Git Product home page Git Product logo

metamaplite's Issues

FileNotFoundException when building Indices

I built a custom UMLS and then attempted to index the output using bin/create_indexes.bat, but ran into an issue:

Exception in thread "main" java.io.FileNotFoundException: C:\path\to\indices\meshtcrelaxed\postings (The system cannot find the path specified)
        at java.io.RandomAccessFile.open0(Native Method)
        at java.io.RandomAccessFile.open(RandomAccessFile.java:316)
        at java.io.RandomAccessFile.<init>(RandomAccessFile.java:243)
        at java.io.RandomAccessFile.<init>(RandomAccessFile.java:124)
        at irutils.MappedMultiKeyIndexDiskBasedGeneration.writeFinalIndex(MappedMultiKeyIndexDiskBasedGeneration.java:265)
        at gov.nih.nlm.nls.metamap.dfbuilder.BuildIndex.createIndex(BuildIndex.java:120)
        at gov.nih.nlm.nls.metamap.dfbuilder.BuildIndex.main(BuildIndex.java:155)
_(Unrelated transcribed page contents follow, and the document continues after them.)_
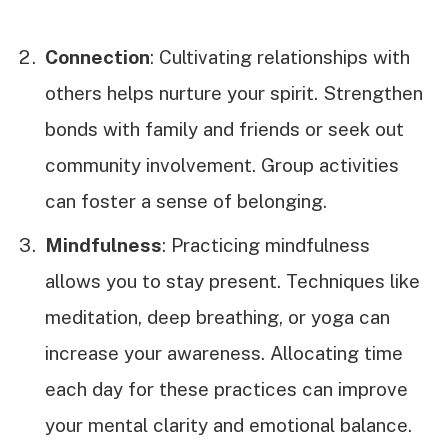
Connection
: Cultivating relationships with
others helps nurture your spirit. Strengthen
bonds with family and friends or seek out
community involvement. Group activities
can foster a sense of belonging.
Mindfulness
: Practicing mindfulness
allows you to stay present. Techniques like
meditation, deep breathing, or yoga can
increase your awareness. Allocating time
each day for these practices can improve
your mental clarity and emotional balance.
This seems to be caused by the containing directory (in my case, 'meshtcrelaxed') not existing when instantiating a new RandomAccessFile class here: https://github.com/lhncbc/metamaplite/blob/8aae39319a4a4b40a013180bf6cde09b172c78a8/src/main/java/irutils/MappedMultiKeyIndexDiskBasedGeneration.java#L265

If I manually create the containing directory C:\path\to\indices\meshtcrelaxed and then re-run, I don't encounter this error.

--chemdnersldi option not available

./metamaplite.sh --chemdnersldi input_file.txt

This returns

unknown option: --chemdnersldi

Content of input_file.txt

1|'Heart Attack'
2|'John had a huge heart attack'

Update:
After going through the source code: https://github.com/lhncbc/metamaplite/blob/master/src/main/java/gov/nih/nlm/nls/ner/MetaMapLite.java

found that I should be using the command:
./metamaplite.sh --inputformat=sldiwi input_file.txt

I was wrong in assuming that I should be using chemdnersldi.
SingleLineDelimitedInputWithID should be the document input format.
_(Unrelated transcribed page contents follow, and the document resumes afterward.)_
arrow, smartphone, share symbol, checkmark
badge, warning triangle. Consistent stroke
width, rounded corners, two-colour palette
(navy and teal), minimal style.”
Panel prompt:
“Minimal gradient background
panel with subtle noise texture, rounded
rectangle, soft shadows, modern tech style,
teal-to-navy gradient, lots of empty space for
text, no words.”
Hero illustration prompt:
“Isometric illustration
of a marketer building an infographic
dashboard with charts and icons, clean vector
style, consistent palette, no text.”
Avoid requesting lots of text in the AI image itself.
EntityLookup4 not checking for phrase type as well as PoS

While investigating a difference in the behavior of EntityLookup4 vs EntityLookup5, I ultimately traced it back to the part of findLongestMatch() that checks to see whether the part of speech of the first token of tokenSubList is in allowedPartOfSpeechSet: https://github.com/lhncbc/metamaplite/blob/d3171e5d1deb2ceeeeeca9b757a85b8617e5c01b/src/main/java/gov/nih/nlm/nls/metamap/lite/EntityLookup5.java#LL393C12-L393C12

In EntityLookup5, the check will allow tokens that are not of an allowed PoS if the phrase under consideration is of a type listed in allowedPhraseTypeSet. The corresponding place in EntityLookup4 doesn't do this check, so certain things are getting bounced out from EntityLookup4 that EntityLookup5 allows: https://github.com/lhncbc/metamaplite/blob/d3171e5d1deb2ceeeeeca9b757a85b8617e5c01b/src/main/java/gov/nih/nlm/nls/metamap/lite/EntityLookup4.java#L352

Is there a reason for this? If not, I will add in the corresponding check to EntityLookup4 and do a PR.

Class Mrconso missing from package dfbuilder

Class Mrconso is missing from package gov.nih.nlm.nls.metamap.dfbuilder, and so the class ExtractTreecodes does not compile. I had to remove the class so I could use the latest version of the code.

FileNotFoundException when opening default gv.words.temp.filename on Windows

The default bin/create_indexes.bat runs into a FileNotFoundException when running GenerateVariants (see https://github.com/lhncbc/metamaplite/blob/827a5c1f7a0174247ea499117d82745af827c628/bin/create_indexes.bat#L58-L60) as the default value for wordsFilename is /tmp/words.txt.tmp:
https://github.com/lhncbc/metamaplite/blob/8aae39319a4a4b40a013180bf6cde09b172c78a8/src/main/java/gov/nih/nlm/nls/metamap/dfbuilder/GenerateVariants.java#L226-L227. It appears Java on Windows is unable to resolve the /tmp directory.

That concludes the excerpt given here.